Page-level text extractions:
================
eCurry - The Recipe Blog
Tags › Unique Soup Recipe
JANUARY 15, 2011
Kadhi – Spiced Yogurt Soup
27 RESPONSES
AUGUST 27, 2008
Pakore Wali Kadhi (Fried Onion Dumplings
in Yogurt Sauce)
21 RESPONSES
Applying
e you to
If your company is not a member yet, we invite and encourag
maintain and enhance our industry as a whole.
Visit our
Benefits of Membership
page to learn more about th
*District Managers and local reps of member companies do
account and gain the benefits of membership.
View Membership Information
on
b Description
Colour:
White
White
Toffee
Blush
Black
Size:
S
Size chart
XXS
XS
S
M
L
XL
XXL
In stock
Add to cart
================
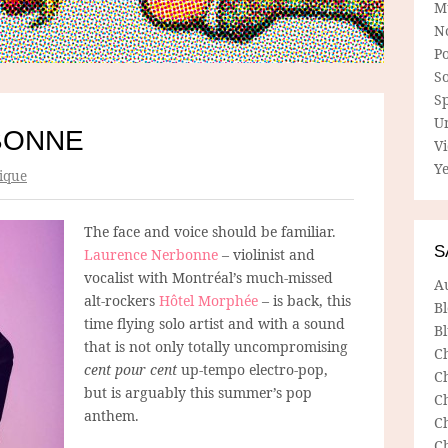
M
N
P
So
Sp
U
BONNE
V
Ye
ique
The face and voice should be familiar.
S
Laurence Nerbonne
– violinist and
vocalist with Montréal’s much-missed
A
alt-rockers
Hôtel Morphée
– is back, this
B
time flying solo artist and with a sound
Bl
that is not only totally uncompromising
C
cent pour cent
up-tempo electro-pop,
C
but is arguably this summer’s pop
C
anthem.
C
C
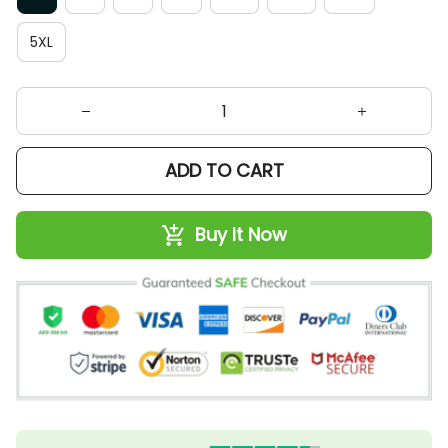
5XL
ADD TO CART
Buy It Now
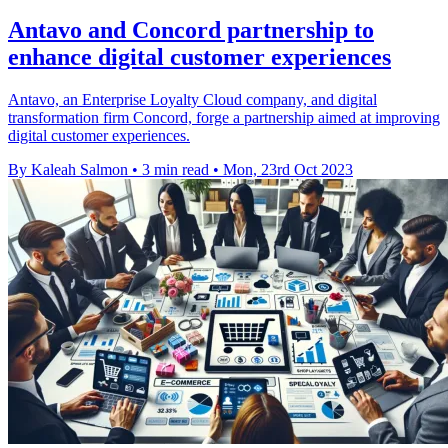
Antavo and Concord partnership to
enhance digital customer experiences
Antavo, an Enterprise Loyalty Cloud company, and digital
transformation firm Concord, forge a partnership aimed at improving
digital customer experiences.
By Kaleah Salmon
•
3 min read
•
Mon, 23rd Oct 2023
================
Aim of the task: Go over the data and return every line that includes the word "Recipe".

Answer for this exercise:
eCurry - The Recipe Blog
Tags › Unique Soup Recipe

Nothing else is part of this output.